Pricing is pay-per-page-extracted. You are only charged for pages that are successfully extracted — failed downloads and parse errors are free.

UsageEstimated Cost
1,000 pages~$0.003
10,000 pages~$0.03
100,000 pages~$0.30

Use the maxPages setting to cap extraction per PDF and control costs on large documents.


Limitations

  • Text-based PDFs only — scanned/image PDFs require OCR and are not supported by this actor. Text extraction will return empty strings for image-only pages.
  • No password-protected PDFs — encrypted PDFs that require a password are not supported.
  • URL access required — PDFs must be publicly accessible via HTTP/HTTPS. PDFs behind login walls or requiring cookies will fail to download.
  • Memory — very large PDFs (500+ pages, 100MB+) may require more than the default 2 GB memory. Increase the memory limit in the run options if you encounter out-of-memory errors.
  • No OCR fallback — if you need to extract text from scanned PDFs, consider pairing this actor with an OCR service.

Use Cases

  • RAG / LLM pipelines — extract clean text from documents for embedding and retrieval
  • Document search — build searchable indexes from PDF libraries
  • Data extraction — pull structured content from reports, manuals, and whitepapers
  • Compliance and archival — convert PDFs to plain text for long-term storage and auditing
  • Batch processing — process hundreds of PDFs concurrently with a single actor run

Competitive Advantage vs Other Extractors

The leading PDF extractor on Apify Store (928+ users) extracts text but provides no metadata, no page-level output, and no progress logging. This actor adds:

  • Full metadata — title, author, dates, PDF version, and creator information
  • Page-by-page output — get individual pages with character counts, ideal for chunked LLM ingestion
  • Structured JSON — every result is a typed dataset item, not a raw text blob
  • Progress logs — know exactly which PDFs succeeded, how many pages were extracted, and what failed
  • Multiple output formats — plain text, markdown-structured, or full JSON with metadata embedded

  • PDF to HTML Converter — Convert PDF documents to semantic HTML with heading detection, table extraction, and image support
  • RAG Web Extractor — Extract clean, chunked text from web pages for LLM pipelines
  • Website to RSS — Turn any website into an RSS feed for monitoring and automation

FAQ

Does this work on scanned PDFs?

No. This actor uses text extraction from the PDF content stream. Scanned PDFs are essentially images embedded in a PDF container — there is no text layer to extract. If your PDFs are scanned, you need an OCR solution.

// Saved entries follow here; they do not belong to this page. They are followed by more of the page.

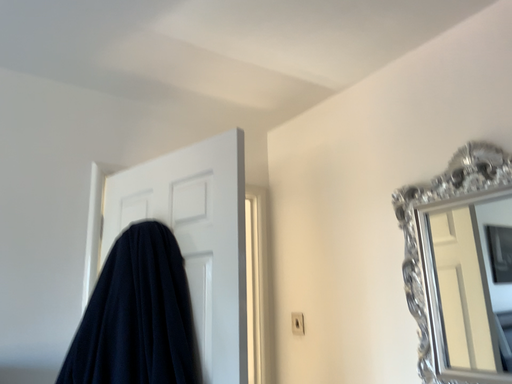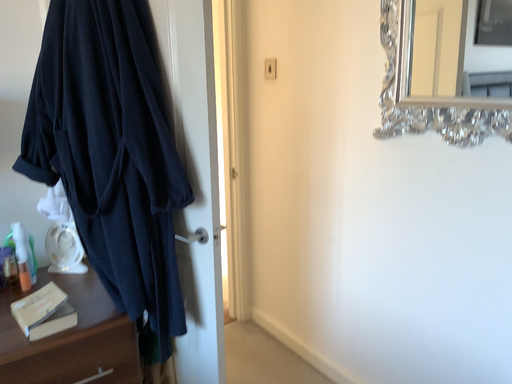 Question: How did the camera likely rotate when shooting the video?

Choices:
 (A) rotated upward
 (B) rotated downward

Answer: (B) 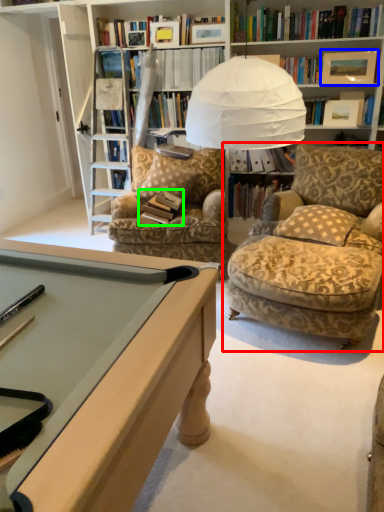 Question: Which is nearer to the chair (highlighted by a red box)? picture frame (highlighted by a blue box) or book (highlighted by a green box).

Choices:
 (A) picture frame
 (B) book

Answer: (B) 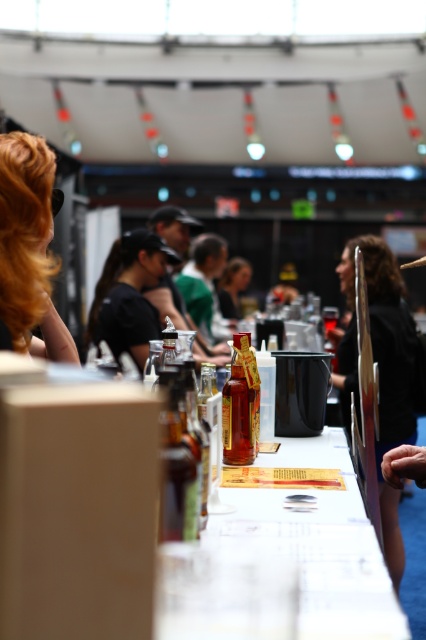 You are a guest at the event and want to grab the translucent glass bottle at center to pour yourself a drink. However, the matte black hair at center is in your way. Can you reach the bottle without moving the hair?

The translucent glass bottle at center is behind matte black hair at center, so you can reach it by moving around the matte black hair at center to access the bottle.

You are a guest at the event and want to grab a drink from the table. You see the matte black hair at center and the translucent glass bottle at center. Which object is closer to you?

The translucent glass bottle at center is closer to you because the matte black hair at center is above it, indicating it is positioned higher and thus farther away.

You are at the tasting event and want to take a photo of both the point at coordinate (400, 611) and the point at coordinate (43, 148). Which point will appear larger in your photo?

Point at coordinate (400, 611) will appear larger in the photo because it is closer to the camera than point at coordinate (43, 148). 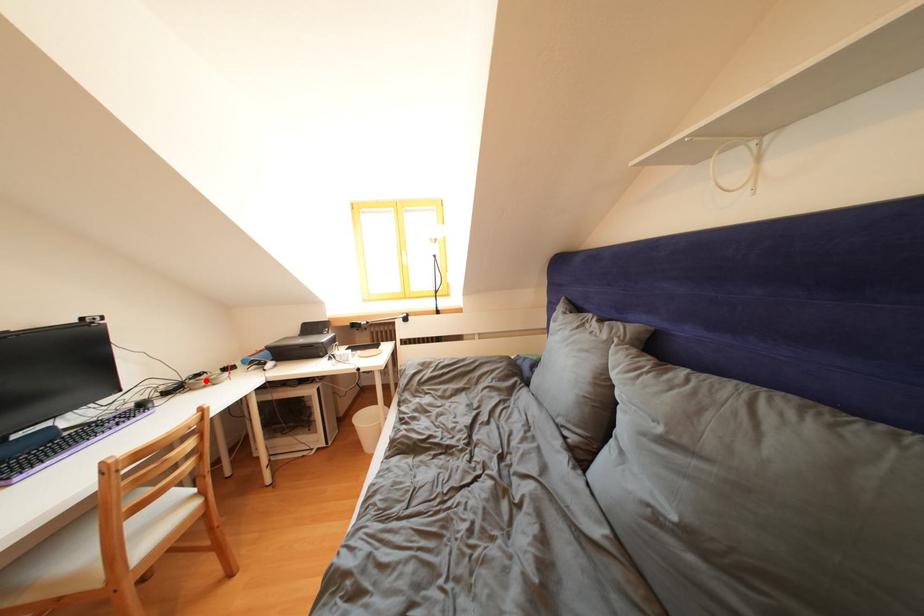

Can I process PDFs from Google Drive or Dropbox?

Only if the PDF is served as a direct public download URL (e.g., a shared link with dl=1 for Dropbox). Links that redirect to a preview page won't work. Use the direct download URL format for your cloud storage provider.

What happens if one PDF in my batch fails?

The actor continues processing the remaining PDFs. The failed PDF will have an empty text field and a non-empty errors array in the dataset. Successful PDFs are unaffected.

How do I use the pageByPage output for LLM chunking?

Set pageByPage: true and each dataset item will include a pages array where every element has pageNumber, text, and charCount. You can further filter or chunk pages in your downstream pipeline based on character count.

What is the outputFormat: "markdown" option?

Markdown mode normalizes the extracted text into paragraph-separated blocks (double newlines between paragraphs). It does not add headers, bullets, or tables — the PDF's raw text doesn't contain enough structure for reliable markdown formatting. For heading detection and rich HTML, use the PDF to HTML Converter instead.